WHAT TO WORK ON: Return all lines from the entries below in which the word "Santander" is present.

DATA:
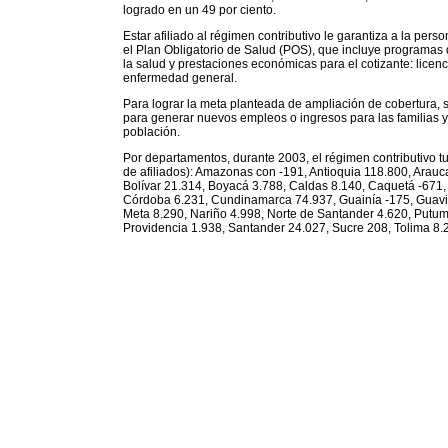
logrado en un 49 por ciento.
Estar afiliado al régimen contributivo le garantiza a la per
el Plan Obligatorio de Salud (POS), que incluye programas
la salud y prestaciones económicas para el cotizante: lice
enfermedad general.
Para lograr la meta planteada de ampliación de cobertura, s
para generar nuevos empleos o ingresos para las familias y
población.
Por departamentos, durante 2003, el régimen contributivo t
de afiliados): Amazonas con -191, Antioquia 118.800, Arauca
Bolívar 21.314, Boyacá 3.788, Caldas 8.140, Caquetá -671
Córdoba 6.231, Cundinamarca 74.937, Guainía -175, Guavia
Meta 8.290, Nariño 4.998, Norte de Santander 4.620, Putum
Providencia 1.938, Santander 24.027, Sucre 208, Tolima 8.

RESPONSE TO THIS TASK:
Meta 8.290, Nariño 4.998, Norte de Santander 4.620, Putum
Providencia 1.938, Santander 24.027, Sucre 208, Tolima 8.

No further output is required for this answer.